Brief - With pictures left out, extract every line between the start of the records below and the line holding "previous debts, you’ll", inclusive.

[Page images and extracted text]
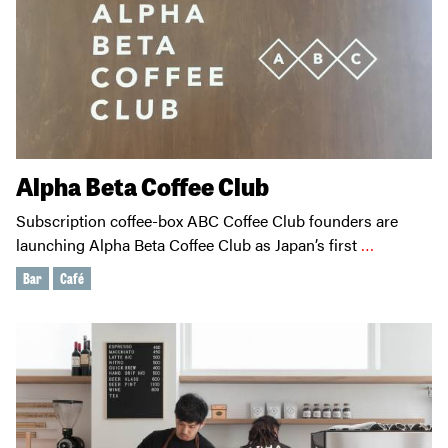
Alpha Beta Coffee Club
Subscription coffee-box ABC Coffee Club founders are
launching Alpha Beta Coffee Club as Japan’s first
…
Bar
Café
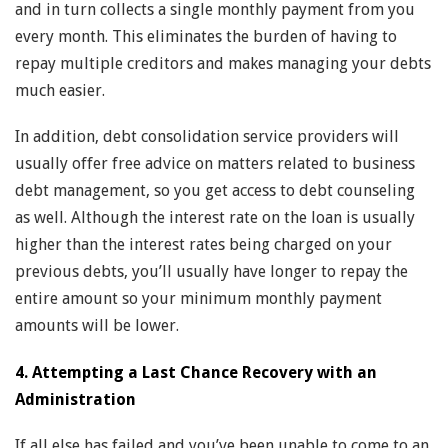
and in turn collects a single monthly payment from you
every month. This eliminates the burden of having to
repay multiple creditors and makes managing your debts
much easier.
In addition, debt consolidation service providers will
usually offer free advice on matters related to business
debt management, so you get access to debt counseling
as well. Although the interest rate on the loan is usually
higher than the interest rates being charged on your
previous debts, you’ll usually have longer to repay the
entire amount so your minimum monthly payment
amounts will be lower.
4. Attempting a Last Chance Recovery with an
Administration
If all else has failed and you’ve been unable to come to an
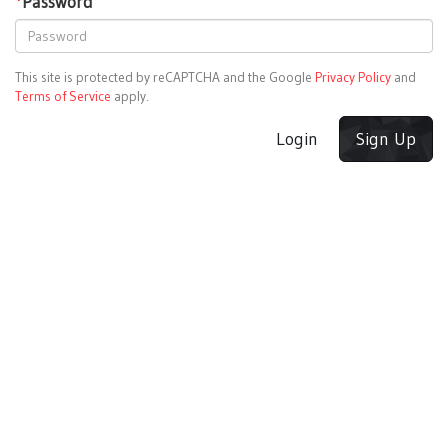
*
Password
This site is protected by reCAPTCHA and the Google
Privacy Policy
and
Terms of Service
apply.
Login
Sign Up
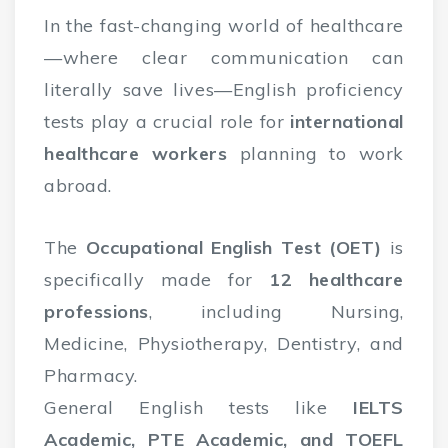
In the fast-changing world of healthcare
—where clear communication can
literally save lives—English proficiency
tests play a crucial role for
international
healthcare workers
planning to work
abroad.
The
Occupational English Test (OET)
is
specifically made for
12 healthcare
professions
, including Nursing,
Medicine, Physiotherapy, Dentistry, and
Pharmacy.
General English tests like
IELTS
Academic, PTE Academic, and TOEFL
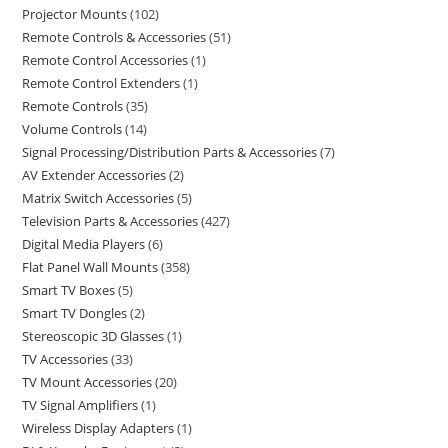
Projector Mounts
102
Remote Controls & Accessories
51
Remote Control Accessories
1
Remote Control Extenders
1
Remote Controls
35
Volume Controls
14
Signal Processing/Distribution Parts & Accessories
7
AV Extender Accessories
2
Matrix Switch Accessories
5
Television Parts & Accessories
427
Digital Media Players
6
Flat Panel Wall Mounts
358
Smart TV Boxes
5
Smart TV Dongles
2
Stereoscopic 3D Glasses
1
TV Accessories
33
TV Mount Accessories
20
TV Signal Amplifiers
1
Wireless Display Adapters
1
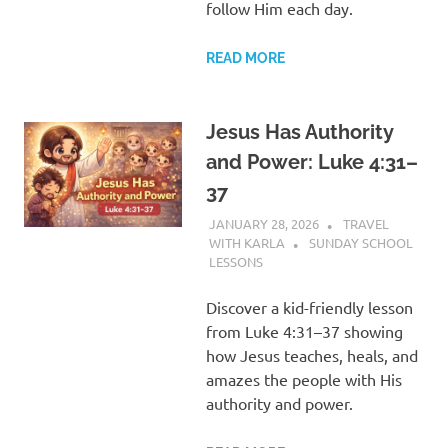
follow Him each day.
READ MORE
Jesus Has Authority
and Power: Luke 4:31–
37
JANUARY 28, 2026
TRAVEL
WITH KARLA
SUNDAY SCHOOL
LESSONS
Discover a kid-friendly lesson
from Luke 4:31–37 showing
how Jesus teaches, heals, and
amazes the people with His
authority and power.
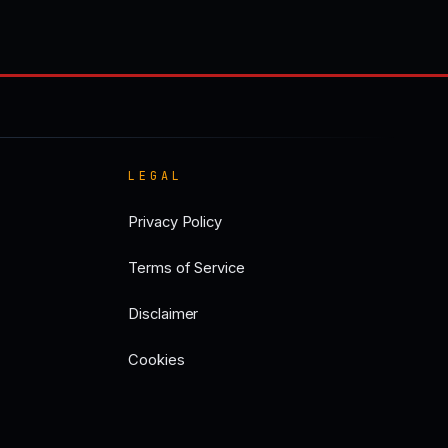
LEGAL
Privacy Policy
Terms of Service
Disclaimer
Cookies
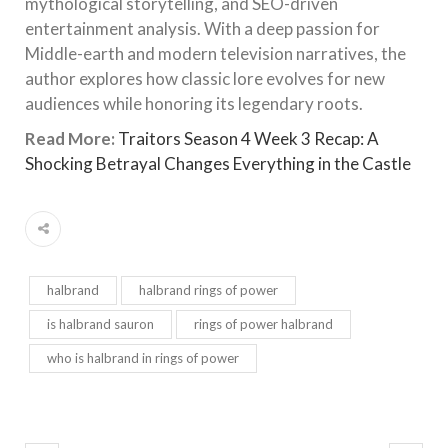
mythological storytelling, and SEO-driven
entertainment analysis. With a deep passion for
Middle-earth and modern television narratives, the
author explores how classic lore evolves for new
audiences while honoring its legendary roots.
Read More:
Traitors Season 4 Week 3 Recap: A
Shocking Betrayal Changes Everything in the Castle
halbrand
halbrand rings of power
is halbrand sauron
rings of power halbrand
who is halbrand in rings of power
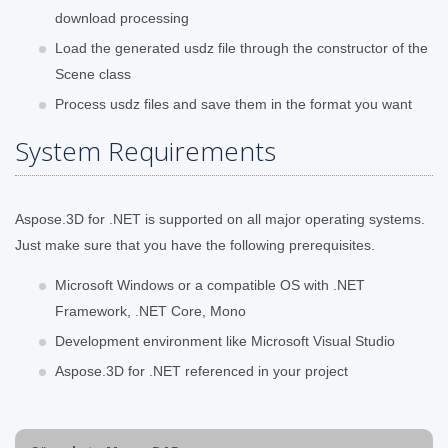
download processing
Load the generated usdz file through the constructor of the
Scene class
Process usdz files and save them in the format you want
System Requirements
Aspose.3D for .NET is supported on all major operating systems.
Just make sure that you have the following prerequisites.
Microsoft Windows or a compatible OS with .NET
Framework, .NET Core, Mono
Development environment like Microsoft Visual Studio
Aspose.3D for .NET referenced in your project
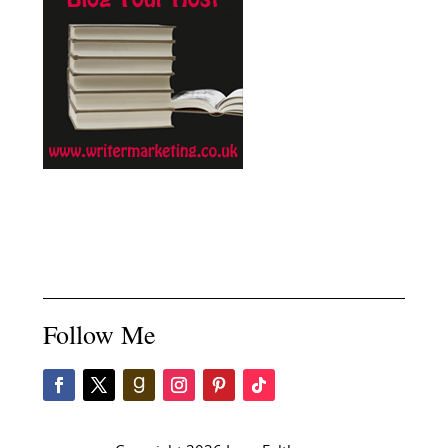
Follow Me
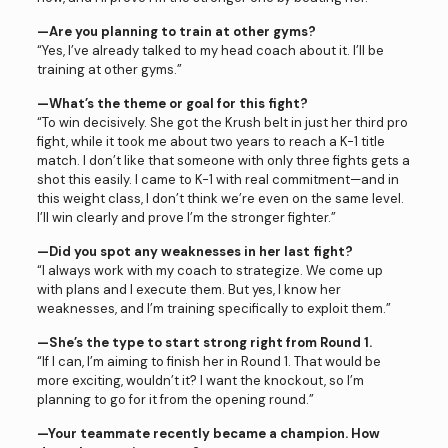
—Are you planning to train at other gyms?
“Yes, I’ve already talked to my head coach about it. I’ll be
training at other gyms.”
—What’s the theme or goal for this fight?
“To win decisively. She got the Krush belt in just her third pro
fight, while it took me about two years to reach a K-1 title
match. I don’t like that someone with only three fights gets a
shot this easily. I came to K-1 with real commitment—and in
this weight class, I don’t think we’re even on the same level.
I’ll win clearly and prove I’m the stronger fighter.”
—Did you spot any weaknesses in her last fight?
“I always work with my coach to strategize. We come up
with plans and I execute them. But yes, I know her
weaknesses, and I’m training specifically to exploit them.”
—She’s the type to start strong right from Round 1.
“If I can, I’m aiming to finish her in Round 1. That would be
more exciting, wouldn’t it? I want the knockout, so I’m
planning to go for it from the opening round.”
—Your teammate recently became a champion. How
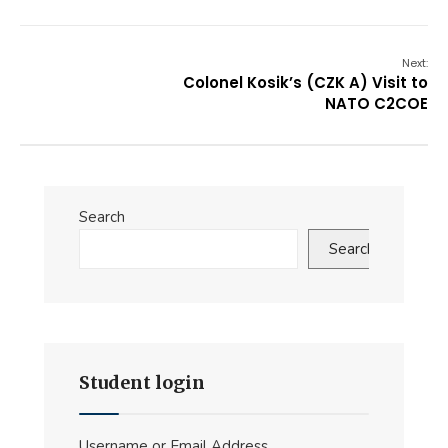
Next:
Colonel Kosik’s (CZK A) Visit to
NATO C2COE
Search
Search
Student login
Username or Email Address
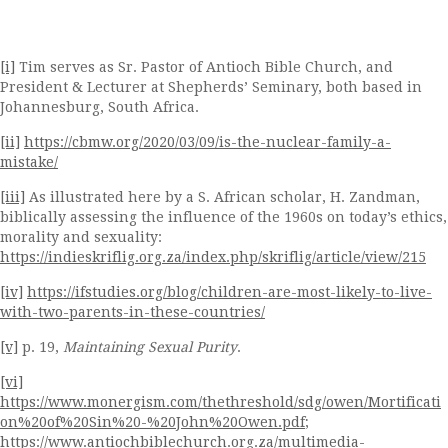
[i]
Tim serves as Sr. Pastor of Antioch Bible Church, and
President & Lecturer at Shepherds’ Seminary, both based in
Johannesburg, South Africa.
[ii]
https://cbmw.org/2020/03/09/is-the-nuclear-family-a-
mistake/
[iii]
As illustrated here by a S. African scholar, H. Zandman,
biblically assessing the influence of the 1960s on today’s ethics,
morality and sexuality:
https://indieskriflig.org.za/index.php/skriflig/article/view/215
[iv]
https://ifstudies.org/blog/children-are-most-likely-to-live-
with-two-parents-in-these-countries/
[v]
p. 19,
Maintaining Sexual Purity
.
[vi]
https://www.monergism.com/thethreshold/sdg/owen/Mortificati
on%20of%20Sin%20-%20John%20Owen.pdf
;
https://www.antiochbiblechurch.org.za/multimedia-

Exercise output -
Alpha Beta Coffee Club
Subscription coffee-box ABC Coffee Club founders are
launching Alpha Beta Coffee Club as Japan’s first
…
Bar
Café
and in turn collects a single monthly payment from you
every month. This eliminates the burden of having to
repay multiple creditors and makes managing your debts
much easier.
In addition, debt consolidation service providers will
usually offer free advice on matters related to business
debt management, so you get access to debt counseling
as well. Although the interest rate on the loan is usually
higher than the interest rates being charged on your
previous debts, you’ll usually have longer to repay the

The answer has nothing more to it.